■ Exercise directions:
Your reply should restate the lines from the top of the entries through the line containing "spânzure. Că se plictisea. Dar plictisul ei" word for word, with no pictures.

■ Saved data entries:
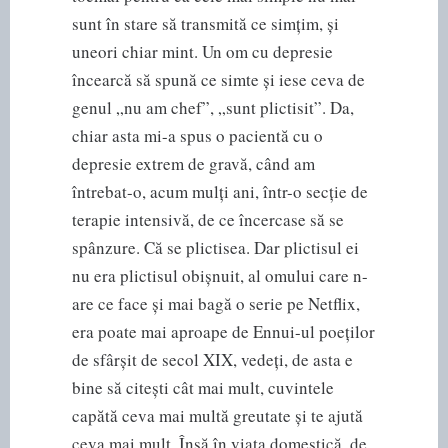
sunt în stare să transmită ce simțim, și
uneori chiar mint. Un om cu depresie
încearcă să spună ce simte și iese ceva de
genul „nu am chef”, „sunt plictisit”. Da,
chiar asta mi-a spus o pacientă cu o
depresie extrem de gravă, când am
întrebat-o, acum mulți ani, într-o secție de
terapie intensivă, de ce încercase să se
spânzure. Că se plictisea. Dar plictisul ei
nu era plictisul obișnuit, al omului care n-
are ce face și mai bagă o serie pe Netflix,
era poate mai aproape de Ennui-ul poeților
de sfârșit de secol XIX, vedeți, de asta e
bine să citești cât mai mult, cuvintele
capătă ceva mai multă greutate și te ajută
ceva mai mult. Însă în viața domestică, de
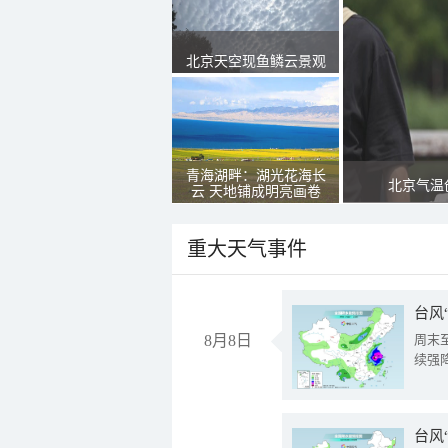
北京天空现鱼鳞云景观
青海湖畔：湖光花海长
北京气温
云 天地铺成明亮画卷
重大天气事件
台风
8月8日
周末
续强
台风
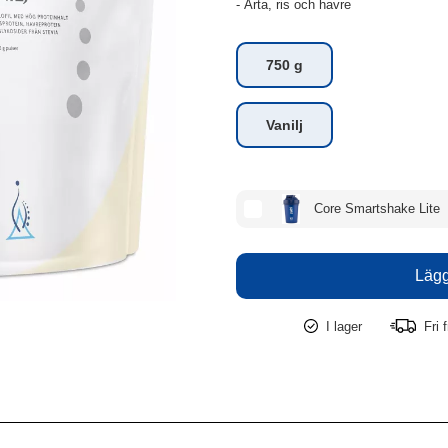
- Ärta, ris och havre
750 g
Vanilj
Core Smartshake Lite
I lager
Fri f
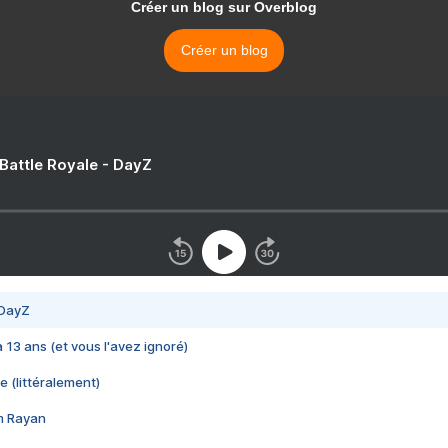
Créer un blog sur Overblog
Créer un blog
 Battle Royale - DayZ
 DayZ
 a 13 ans (et vous l'avez ignoré)
e (littéralement)
im Rayan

■ Solution to the exercise:
sunt în stare să transmită ce simțim, și
uneori chiar mint. Un om cu depresie
încearcă să spună ce simte și iese ceva de
genul „nu am chef”, „sunt plictisit”. Da,
chiar asta mi-a spus o pacientă cu o
depresie extrem de gravă, când am
întrebat-o, acum mulți ani, într-o secție de
terapie intensivă, de ce încercase să se
spânzure. Că se plictisea. Dar plictisul ei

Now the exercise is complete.